Assignment: Every line from the one containing "Organización Mundial de la Salud" through the end of the listing below goes in the output, exactly and without pictures.

Available data:

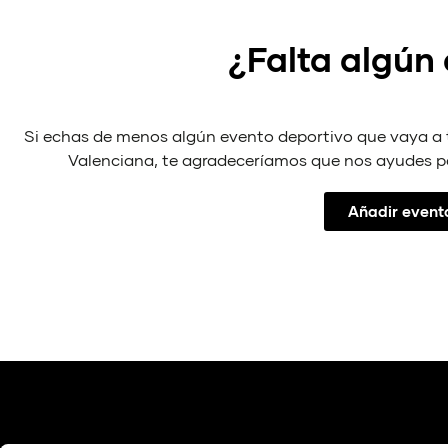
¿Falta algún
Si echas de menos algún evento deportivo que vaya a
Valenciana, te agradeceríamos que nos ayudes p
Añadir event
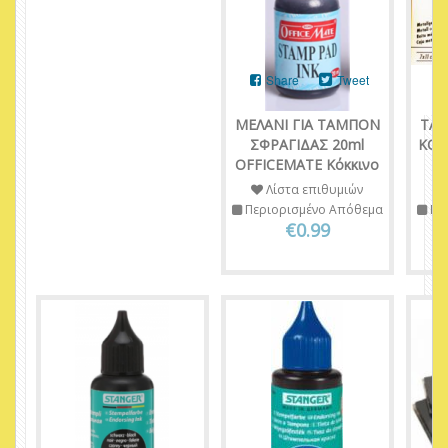
Share
Tweet
ΜΕΛΑΝΙ ΓΙΑ ΤΑΜΠΟΝ
ΤΑΜ
ΣΦΡΑΓΙΔΑΣ 20ml
KOS
OFFICEMATE Κόκκινο
Λίστα επιθυμιών
Περιορισμένο Απόθεμα
Πε
€0.99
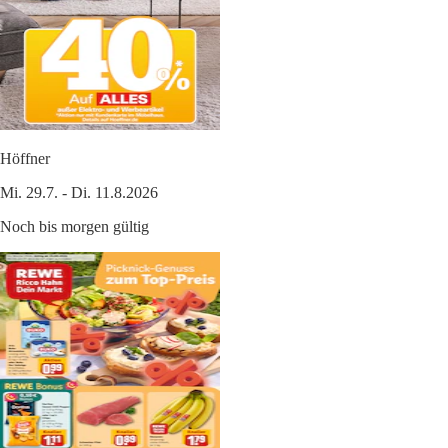
Höffner
Mi. 29.7. - Di. 11.8.2026
Noch bis morgen gültig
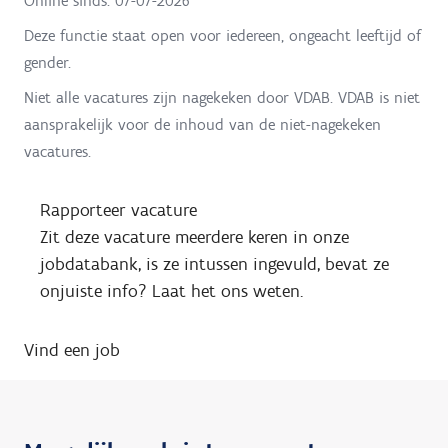
Online sinds:
07-07-2026
Deze functie staat open voor iedereen, ongeacht leeftijd of
gender.
Niet alle vacatures zijn nagekeken door VDAB. VDAB is niet
aansprakelijk voor de inhoud van de niet-nagekeken
vacatures.
Rapporteer vacature
Zit deze vacature meerdere keren in onze
jobdatabank, is ze intussen ingevuld, bevat ze
onjuiste info? Laat het ons weten.
Vind een job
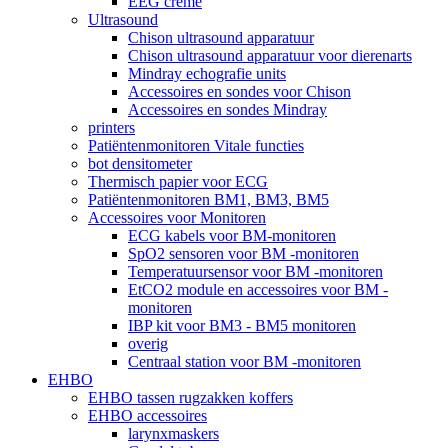
EEG crème
Ultrasound
Chison ultrasound apparatuur
Chison ultrasound apparatuur voor dierenarts
Mindray echografie units
Accessoires en sondes voor Chison
Accessoires en sondes Mindray
printers
Patiëntenmonitoren Vitale functies
bot densitometer
Thermisch papier voor ECG
Patiëntenmonitoren BM1, BM3, BM5
Accessoires voor Monitoren
ECG kabels voor BM-monitoren
SpO2 sensoren voor BM -monitoren
Temperatuursensor voor BM -monitoren
EtCO2 module en accessoires voor BM -
monitoren
IBP kit voor BM3 - BM5 monitoren
overig
Centraal station voor BM -monitoren
EHBO
EHBO tassen rugzakken koffers
EHBO accessoires
larynxmaskers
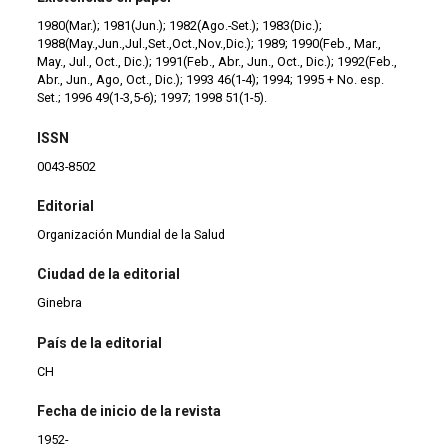
1980(Mar.); 1981(Jun.); 1982(Ago.-Set.); 1983(Dic.);
1988(May.,Jun.,Jul.,Set.,Oct.,Nov.,Dic.); 1989; 1990(Feb., Mar.,
May., Jul., Oct., Dic.); 1991(Feb., Abr., Jun., Oct., Dic.); 1992(Feb.,
Abr., Jun., Ago, Oct., Dic.); 1993 46(1-4); 1994; 1995 + No. esp.
Set.; 1996 49(1-3,5-6); 1997; 1998 51(1-5).
ISSN
0043-8502
Editorial
Organización Mundial de la Salud
Ciudad de la editorial
Ginebra
País de la editorial
CH
Fecha de inicio de la revista
1952-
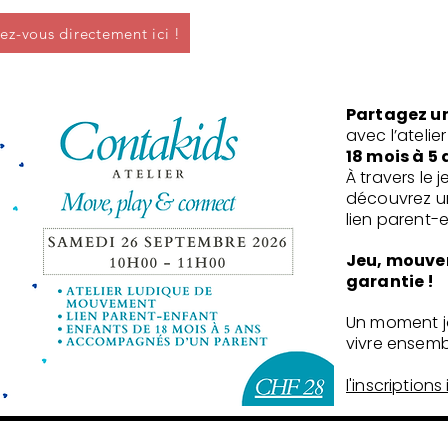
vez-vous directement ici !
Partagez u
avec l’atelie
18 mois à 5 
À travers le 
découvrez un
lien parent-
Jeu, mouve
garantie !
Un moment jo
vivre ensemb
l'inscriptions i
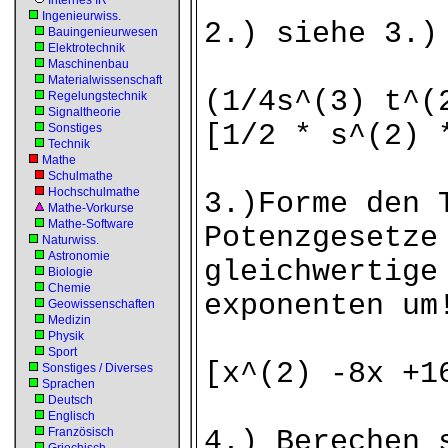
Internes IR
Ingenieurwiss.
2.) siehe 3.)
Bauingenieurwesen
Elektrotechnik
Maschinenbau
Materialwissenschaft
(1/4s^(3) t^(
Regelungstechnik
Signaltheorie
[1/2 * s^(2) 
Sonstiges
Technik
Mathe
Schulmathe
Hochschulmathe
3.)Forme den 
Mathe-Vorkurse
Mathe-Software
Potenzgesetze
Naturwiss.
Astronomie
gleichwertige
Biologie
Chemie
exponenten um
Geowissenschaften
Medizin
Physik
Sport
[x^(2) -8x +1
Sonstiges / Diverses
Sprachen
Deutsch
Englisch
Französisch
4.) Berechen 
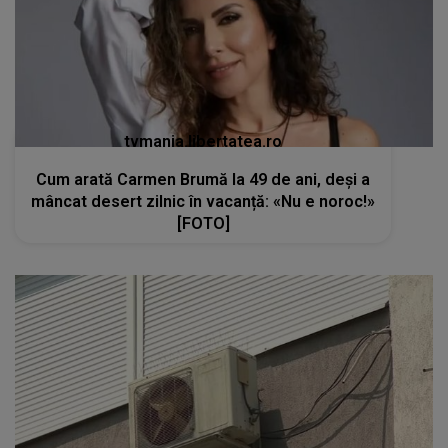
tvmania.libertatea.ro
Cum arată Carmen Brumă la 49 de ani, deși a
mâncat desert zilnic în vacanță: «Nu e noroc!»
[FOTO]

Exercise response:
Organización Mundial de la Salud
Ciudad de la editorial
Ginebra
País de la editorial
CH
Fecha de inicio de la revista
1952-
vez-vous directement ici !
Partagez u
avec l’atelie
18 mois à 5 
À travers le 
découvrez un
lien parent-
Jeu, mouve
garantie !
Un moment jo
vivre ensemb
l'inscriptions i
Internes IR
Ingenieurwiss.
2.) siehe 3.)
Bauingenieurwesen
Elektrotechnik
Maschinenbau
Materialwissenschaft
(1/4s^(3) t^(
Regelungstechnik
Signaltheorie
[1/2 * s^(2) 
Sonstiges
Technik
Mathe
Schulmathe
Hochschulmathe
3.)Forme den 
Mathe-Vorkurse
Mathe-Software
Potenzgesetze
Naturwiss.
Astronomie
gleichwertige
Biologie
Chemie
exponenten um
Geowissenschaften
Medizin
Physik
Sport
[x^(2) -8x +1
Sonstiges / Diverses
Sprachen
Deutsch
Englisch
Französisch
4.) Berechen 
tvmania.libertatea.ro
Cum arată Carmen Brumă la 49 de ani, deși a
mâncat desert zilnic în vacanță: «Nu e noroc!»
[FOTO]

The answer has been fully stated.